“Retro TV Kitchens” was series of blog posts created to introduce the somewhat esoteric subject of Kitchen Design to the average homeowner using a familiar touchpoint, in a light-hearted, and approachable manner.
“Just like your mom, only funnier.”
After seeing perfect or near-perfect families dominate sitcoms and dramas alike, along came the Conners in 1988 and TV has never been the same. Portraying a solidly middle-class family with real-world problems, viewers found the stories easy to relate to. The show touched on many everyday, blue-collar themes including money, job loss, raising children, aging, and death. The exploration of family relationships set against the backdrop of two working parents, coupled with Roseanne Barr’s and John Goodman’s witty banter, made the show an instant hit.
Even for the late 1980’s the Conner’s kitchen feels dated. And why wouldn’t it be? Why splurge on new appliances when that late 1960’s refrigerator in stunning “Coppertone” brown is still humming along?!? Who can afford a new fridge working at a plastics factory, anyway. And let’s not even mention that wallpaper! (What’s on there? Fruit??)
The kitchen – much like the rest of the house – has clearly been lived in, and not gently so. There are usually dishes in the sink, and more drying in the wire rack on the laminate counter. A stray dishrag can often be spotted hanging from the refrigerator handle or the oven door. The built-in pantry contributes to the general feeling of chaos in the home as its open shelving exposes a mish-mash of cans and boxes. With no formal dining room, the kitchen table is center of family and social life, a fact driven home by its prominence during the opening title sequence.
The real home shown in the credits was built in 1925. If we’re to use that date to age the kitchen, then we quickly see the kitchen had been updated at least once after its initial construction. Throughout the 1920’s, cabinetry with “inset-style” doors and drawers was by far the most dominant, if not entirely exclusive style. The cabinets seen during the show are called “partial overlay,” and would have likely been installed during a kitchen remodel during the late 1950’s or early 1960’s. This date can be confirmed by the three parallel horizontal vent holes visible in the false drawer front beneath the sink — a hallmark of kitchen cabinets from that era.

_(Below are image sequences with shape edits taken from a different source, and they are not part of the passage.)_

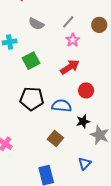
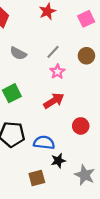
red circle: (86, 90) -> (81, 126), moved
black star: (83, 121) -> (58, 161), moved
brown square: (55, 138) -> (37, 178), turned 35

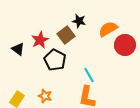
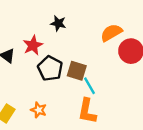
black star: (79, 21) -> (58, 23), moved
brown square: (66, 35) -> (77, 71), moved, turned -36

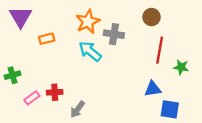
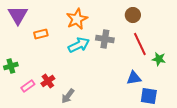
gray cross: (114, 34) -> (105, 39), moved
red line: (160, 50) -> (140, 44), turned -35
cyan arrow: (90, 51) -> (79, 45), turned 115
red cross: (55, 92) -> (48, 81), turned -32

Instead of suburban Chicago, establishing shots of the exterior of the home and surrounding neighborhood were actually filmed in Evansville, Indiana. The house itself is still standing at 619 South Runnymeade Avenue, and was up for sale just a few years ago. ($129,000 since you asked) Sadly, the interior layout of the home does not at all resemble what we came to know as the home of Dan and Roseanne Conner in Lanford, IL.